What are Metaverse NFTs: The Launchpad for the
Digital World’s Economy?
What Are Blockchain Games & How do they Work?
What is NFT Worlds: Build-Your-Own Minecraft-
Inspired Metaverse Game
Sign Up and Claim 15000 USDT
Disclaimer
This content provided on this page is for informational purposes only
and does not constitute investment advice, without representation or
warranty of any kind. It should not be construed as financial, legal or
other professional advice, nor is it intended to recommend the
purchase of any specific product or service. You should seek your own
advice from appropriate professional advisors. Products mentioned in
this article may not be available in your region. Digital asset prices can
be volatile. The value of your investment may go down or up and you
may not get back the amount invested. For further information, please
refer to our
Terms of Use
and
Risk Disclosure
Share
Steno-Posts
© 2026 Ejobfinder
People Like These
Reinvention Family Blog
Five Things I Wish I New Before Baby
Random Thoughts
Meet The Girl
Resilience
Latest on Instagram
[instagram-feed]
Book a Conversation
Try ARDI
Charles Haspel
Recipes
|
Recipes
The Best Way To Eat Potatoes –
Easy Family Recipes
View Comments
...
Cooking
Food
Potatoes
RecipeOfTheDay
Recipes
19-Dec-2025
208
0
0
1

...

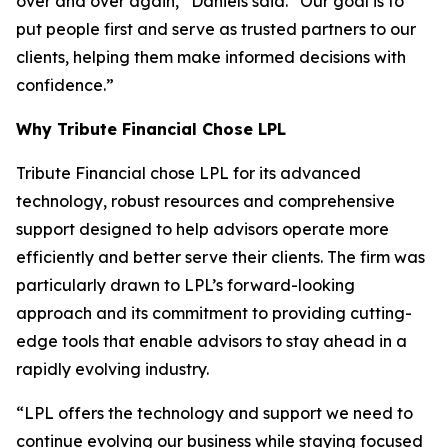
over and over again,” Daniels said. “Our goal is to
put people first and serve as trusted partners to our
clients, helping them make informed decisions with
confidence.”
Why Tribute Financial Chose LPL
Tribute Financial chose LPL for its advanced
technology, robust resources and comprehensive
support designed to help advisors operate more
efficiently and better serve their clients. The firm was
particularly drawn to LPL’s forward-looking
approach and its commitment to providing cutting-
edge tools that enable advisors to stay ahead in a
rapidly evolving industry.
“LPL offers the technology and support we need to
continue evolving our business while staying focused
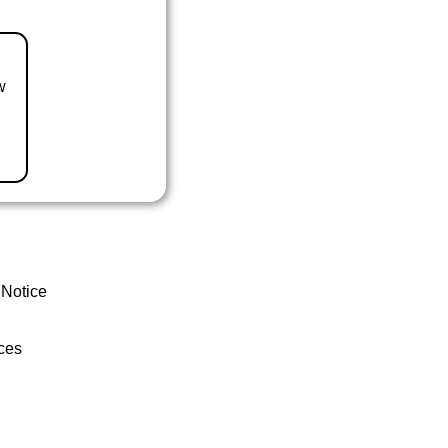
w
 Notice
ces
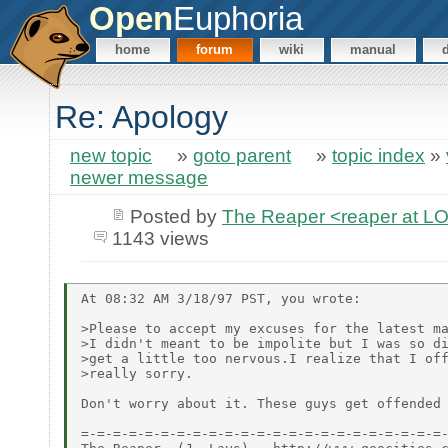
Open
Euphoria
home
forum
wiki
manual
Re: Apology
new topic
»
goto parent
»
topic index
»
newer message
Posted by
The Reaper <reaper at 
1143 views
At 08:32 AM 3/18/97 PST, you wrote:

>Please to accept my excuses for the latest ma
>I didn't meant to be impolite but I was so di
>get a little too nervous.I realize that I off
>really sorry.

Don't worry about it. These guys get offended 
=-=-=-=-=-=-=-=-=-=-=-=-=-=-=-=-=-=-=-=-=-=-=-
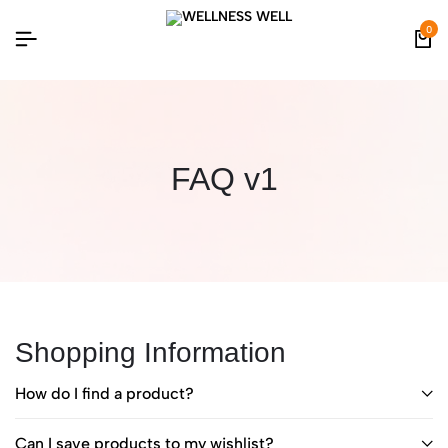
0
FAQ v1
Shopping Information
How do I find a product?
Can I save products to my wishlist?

(What is being asked):
Lines wanted from the listing above: the line with "What are Metaverse" up to and including the line with "be volatile. The". Please write them out exactly, adding nothing else.

(Response area):
What are Metaverse NFTs: The Launchpad for the
Digital World’s Economy?
What Are Blockchain Games & How do they Work?
What is NFT Worlds: Build-Your-Own Minecraft-
Inspired Metaverse Game
Sign Up and Claim 15000 USDT
Disclaimer
This content provided on this page is for informational purposes only
and does not constitute investment advice, without representation or
warranty of any kind. It should not be construed as financial, legal or
other professional advice, nor is it intended to recommend the
purchase of any specific product or service. You should seek your own
advice from appropriate professional advisors. Products mentioned in
this article may not be available in your region. Digital asset prices can
be volatile. The value of your investment may go down or up and you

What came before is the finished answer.